Delivering primary care in a refugee camp

Dr Marian Davis, Chair of RCGP Adolescent Health Group

I had resigned  from the practice  where I had worked for 28 years, not yet ready to give up medicine. During the late spring and summer, I spent two short spells working for Doctors of the World (Médecins du Monde- MdM)  in Northern Greece. At that time, refugees were being transferred from the closed Macedonian border to seven camps in old warehouses and factories around the  edge of the city of Thessaloniki. MdM are working in two of these camps at Oreokastro and Diovata. I was part of a multinational team of doctors, nurses, social workers and interpreters. The project is managed by MdM Greece.

Oreokastro (pictured) is in an old warehouse. There are about 240  tents pegged to the ground inside and more outside. There were 60 toilets and 30 cold showers for the approximately 2000 residents. The refugees were  mostly from Syria, but also from Iraq and Afghanistan. Most were frustrated, having been close to joining a well-established route through Europe, to a hoped-for fresh start when, as they saw it, the door was shut. Now they were stuck, living in difficult conditions, not knowing what the future might hold.

Many patients had long term conditions and, when first seen, had not had their medications for several weeks as they travelled through Turkey and across the Aegean. 

There was a limited supply of a limited number of drugs. An 80 year old woman carried empty packets of her three medications - for hypertension, Type II diabetes and hypothyroidism. We didn't have any of her drugs but having checked her BP and blood glucose, I gave her a week's supply of amlodipine, arranged to check her blood sugar on camp food in a couple of weeks, and ordered in her previous dose of thyroxine. Priorities, during my time there, were to develop a basic formulary and a patient held record.

Both camps had a number of unaccompanied minors, a particularly vulnerable group. Nineteen-year-old Ahmed was carried in to the medical room, in a blanket, by his three friends. He had been moved to Oreokastro from the border earlier that day by bus. He had collapsed suddenly and was unresponsive. All his observations were normal. I introduced myself, speaking  to him at first via the interpreter. His eyes flickered and I realised that he was understanding some of what I said. Gradually, Ahmed told me that he had left his family in Damascus on 15 February, planning to go to Germany and set up home there so that his mother, father and two younger brothers could join him. Now he didn't know what the future held. He missed his family. He felt a sense of failure and hopelessness and that somehow he had let them down. He was lost. The social worker arranged for him to help in the school that was just being established, and he joined the unaccompanied minors group in the camp.

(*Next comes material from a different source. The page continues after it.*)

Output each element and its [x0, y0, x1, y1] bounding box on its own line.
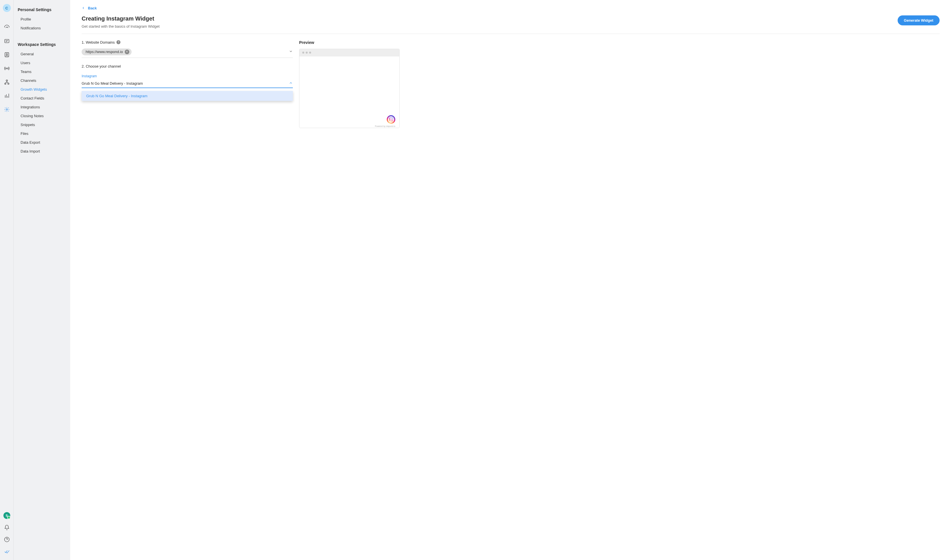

Many adolescents (as with other patients) presented with psychosomatic symptoms. Aisha, aged 15, had been to the clinic on three previous occasions with abdominal pain. It was no better in spite of the medicines. She came on this day with her older sister who was worried about her. There was no obvious physical cause and examination was unremarkable. I asked her what life was like in the camp. She became tearful as she told me about living with her parents, her eight sisters and brother in two tents. She just wanted a normal life. This was told to me via an interpreter, in a room which also held a paediatrician seeing a mother and baby, a nurse dressing a  burn, and a social worker. Confidentiality was difficult to achieve.

The role of the interpreter is vital. With limited scope for investigation, an accurate history becomes fundamentally important. Another challenge, that I hadn't predicted, was the varied approach of doctors of different nationalities to treatment e.g. giving an infant with gastroenteritis  an antibiotic, antiemetic and antidiarrhoeal medicine c.f. advice and electrolyte replacement sachets. Understandably, the refugees often preferred the first approach.

I found the work challenging and rewarding - using my medical skills to assess and try and make a plan with each patient. However there was frustration when considering the bigger picture. One young man showed me the before and after pictures of his bombed house on his mobile phone. 'Do you expect us to go back there?' I had no answer.